Maya Hawke, is widely known for her role on the Netflix show “Stranger Things” as Robyn, the first openly queer character on the show. She is also seeing a lot of fame for her lead role in the movie Do Revenge. She lined up the release of her sophomore album, Moss, perfectly with the successful release and media of the movie. Maya creates quirky indie folk music! To go along with her original songs she’s released a handful of music videos that look like she directed them with her friends.
She co-produced the album with Benjamin Lazar Davis; it also had a little help from Christian Lee Hutson and Jonathan Low. Benjamin has toured with Lake Street Dive and is a permanent member of Okkervil River. Christian is a musician from Los Angeles, he is probably best known for being a member of The Driftwood Singers. Jonathan is a grammy award-winning engineer who has worked on several huge projects including Phoebe Bridgers’ last album Punisher and has worked with many other notable artists.
Lyrically the album is a reflection of her formative years. Like many of us, she looks at her childhood with affection but critical self-reflection. She’s said in a handful of interviews that this was partially inspired by having to play younger characters than herself. Playing these young characters has made her reflect on what it was like to be that age.
She has a sweet and wispy voice, laid over delicate instrumentals. My first thought as I began the album was that it reminds me of The Magnetic Fields. They’re a classic example of quirky indie songwriting. What I mean by this is it reminds me of the foundations of indie-folk music. I would say it is true to the genre, whereas a lot of artists have been trying to push the boundaries of this genre. I mean don’t fix it if it’s not broken.

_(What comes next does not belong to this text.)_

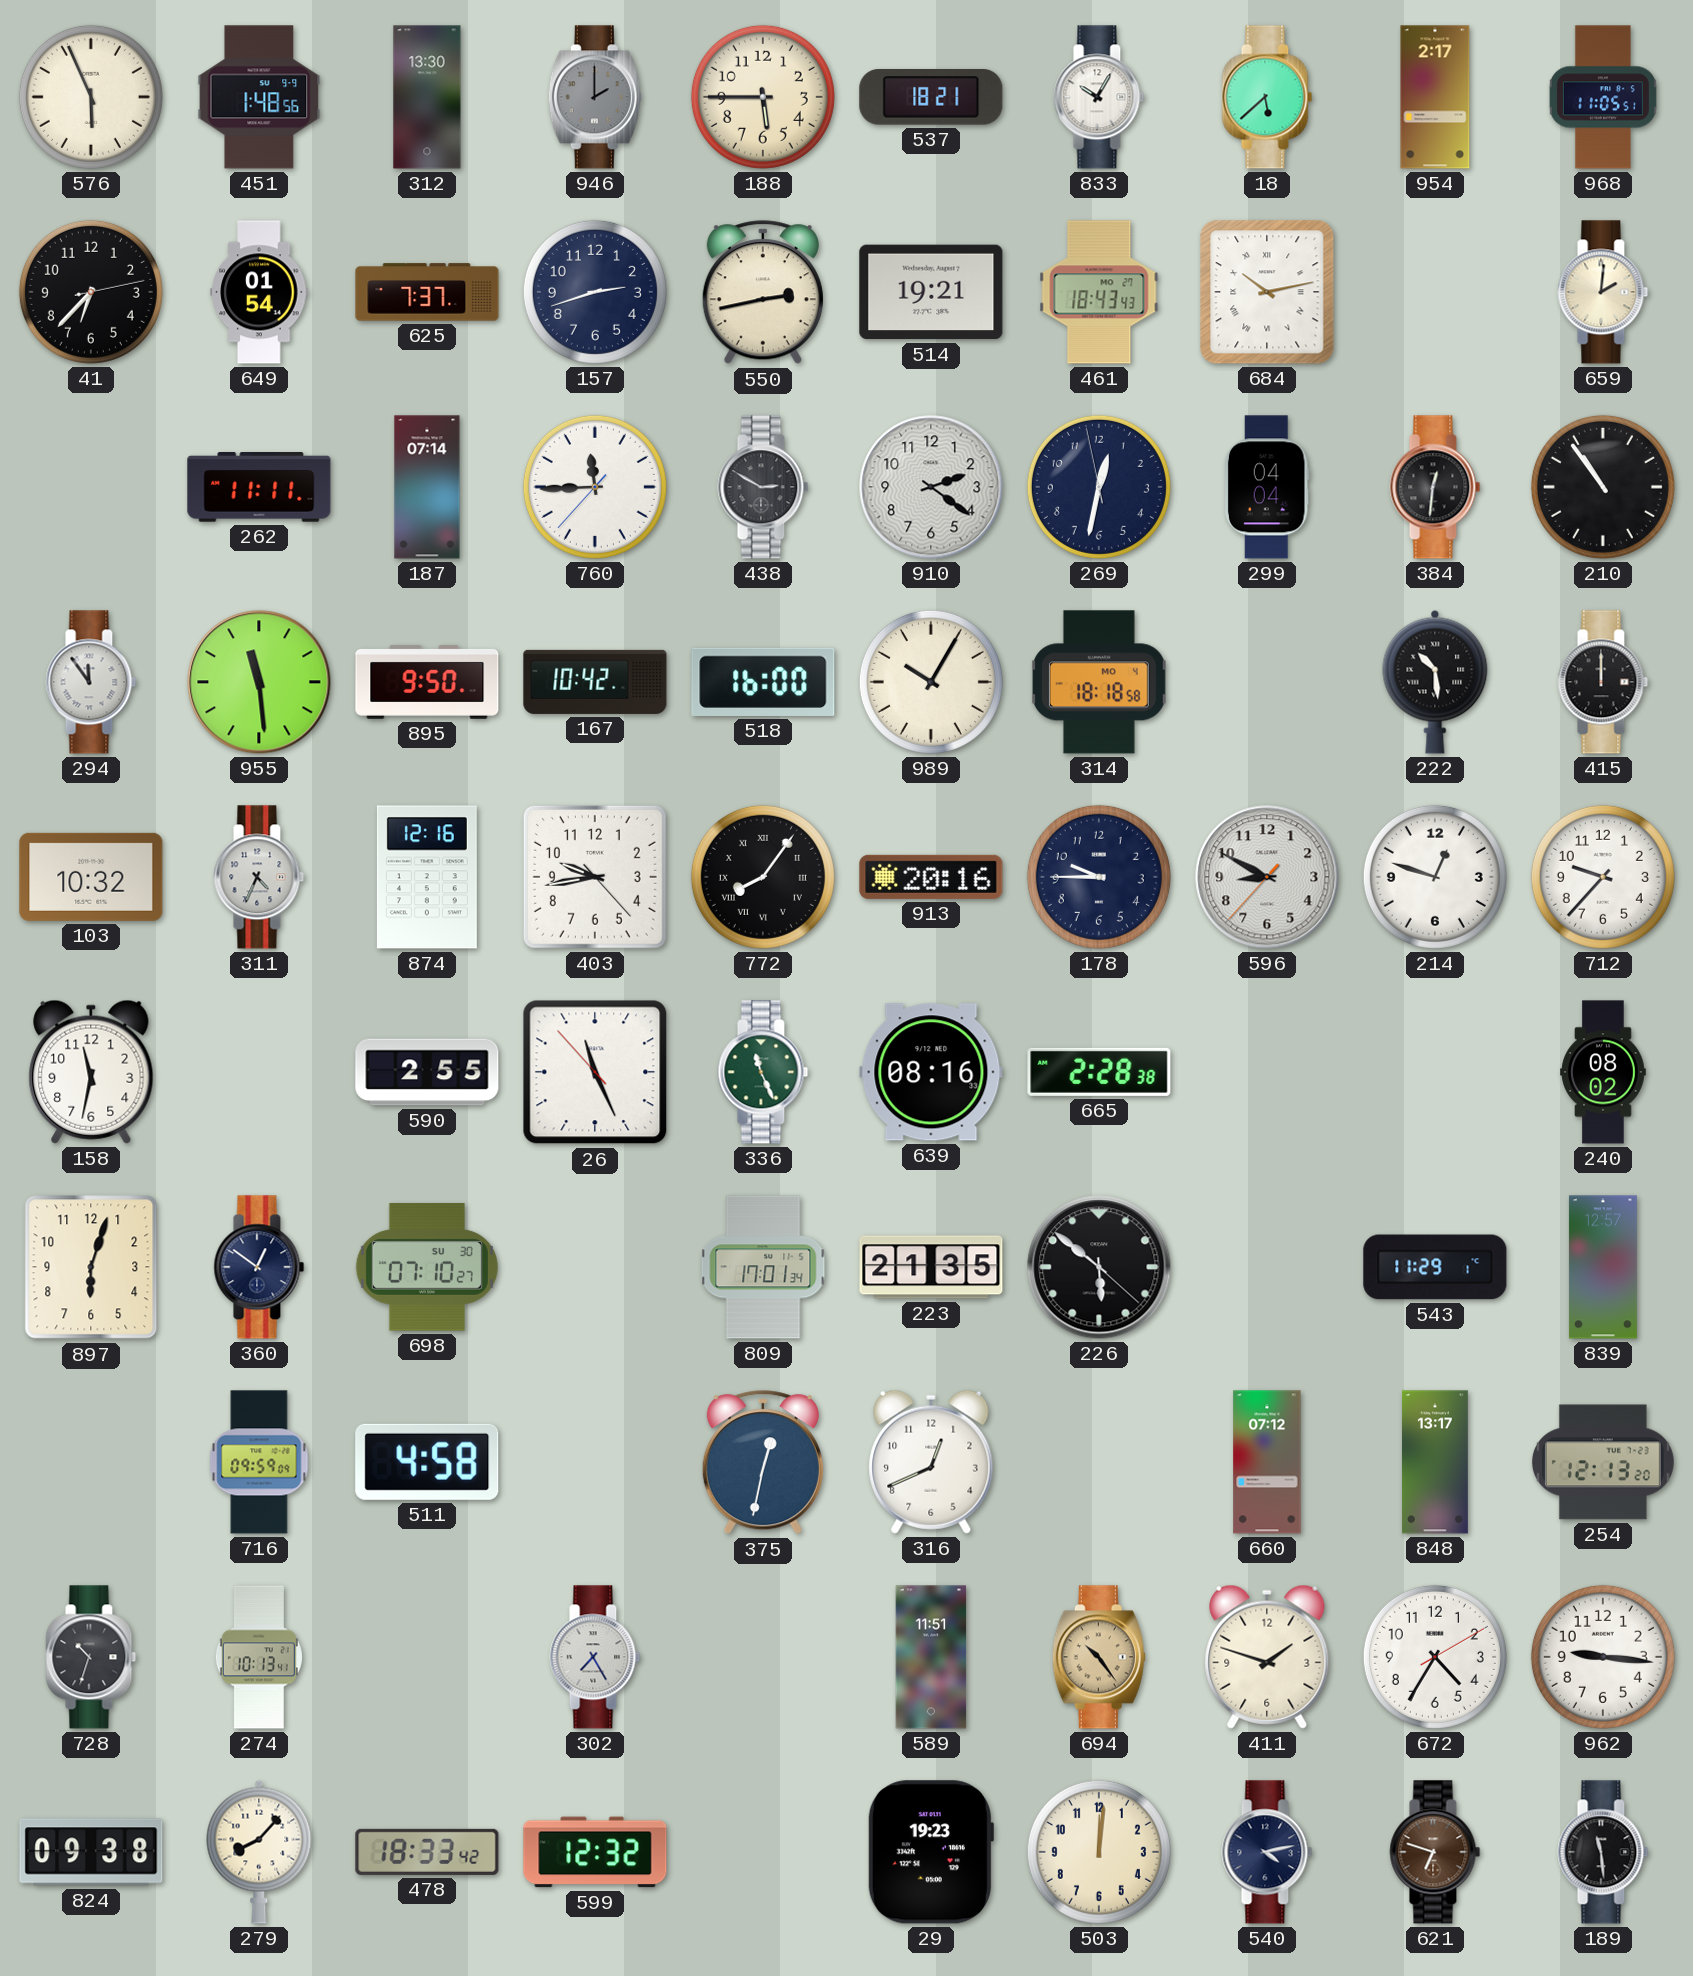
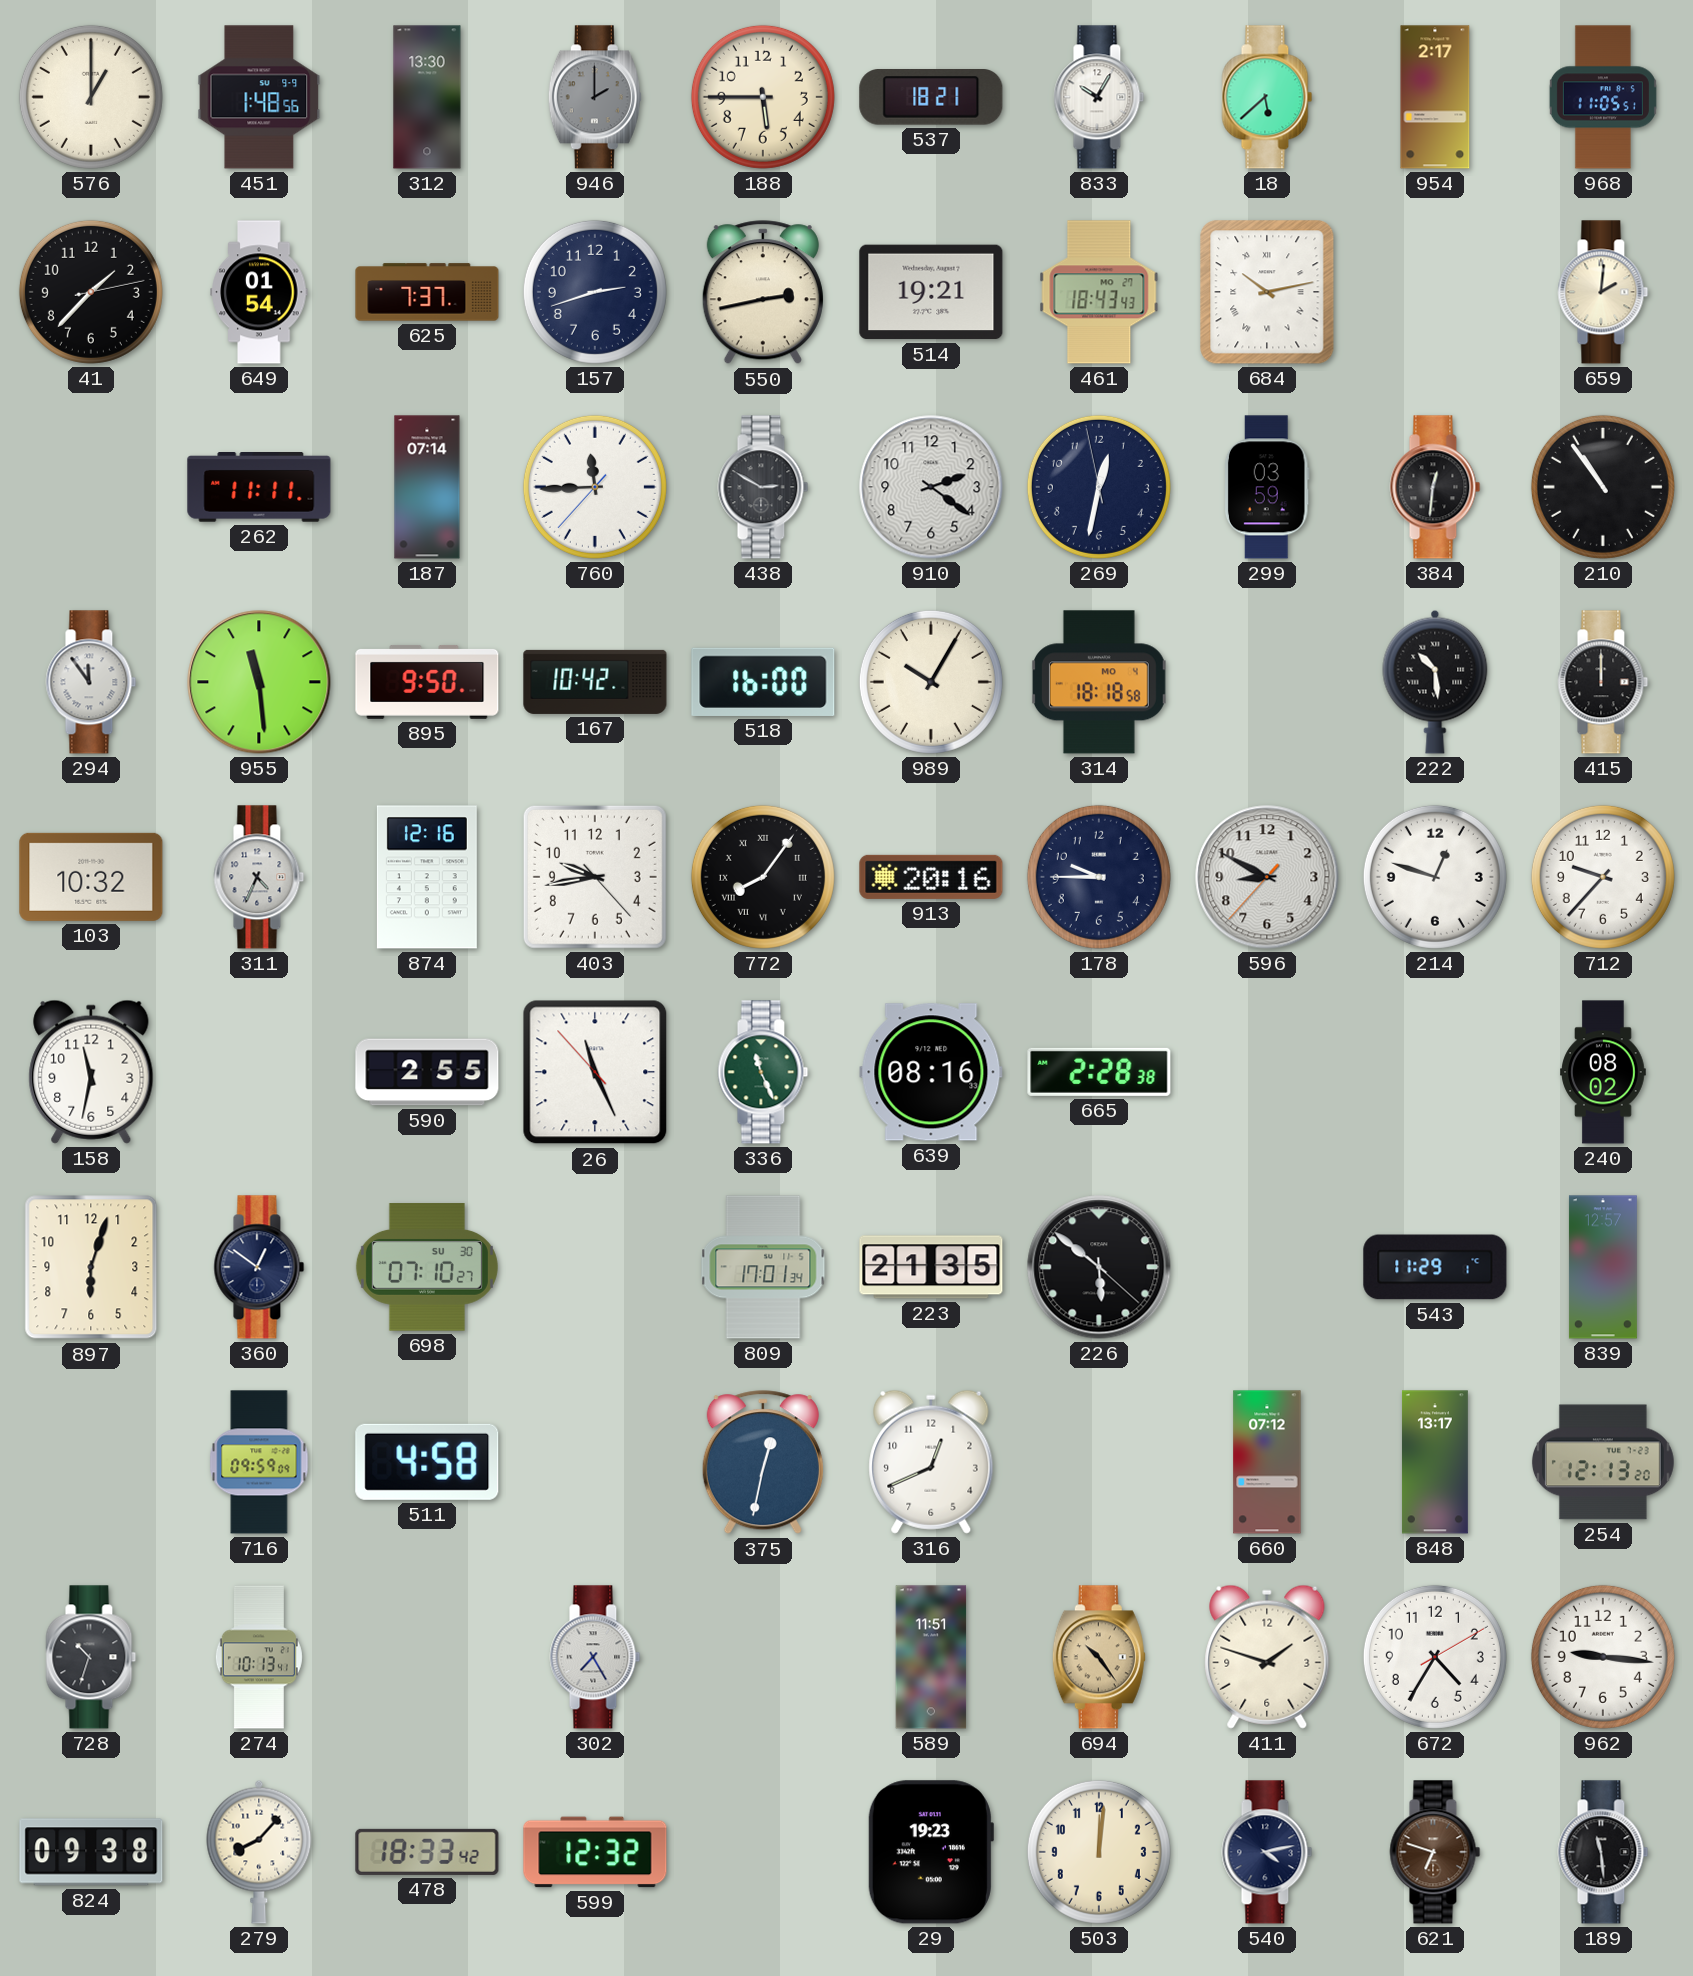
576: 5:56 -> 1:00
41: 6:37 -> 1:37
299: 04:04 -> 03:59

As I expected the album is comparable to a series of diary entries. I would say her opinions of her parents and her fame shows a very mature and reserved young woman. In a way, this album gives us a look into her personal life and thoughts. I would say the album is vulnerable as well as vague, I mean she can’t give away all her secrets in the writing. Her writing style has been described as surreal, but I would say she creates abstract narratives with occasional sharp details.
Sonically the album is not acoustic but stripped back to minimal and thoughtful instrumentation. There are occasional harmonies provided by Benjamin or Christian. Overall the striped instruments match the intimacy of the lyrics. I can imagine her playing these songs at open mics in local coffee shops.
I was pleased to see that the album is receiving a lot of positive reviews and I’m excited to see what’s next for her in the indie-folk music world. Of course, she’s going to continue to grow as a wildly successful actress.
If you love indie-folk you’re going to love this album!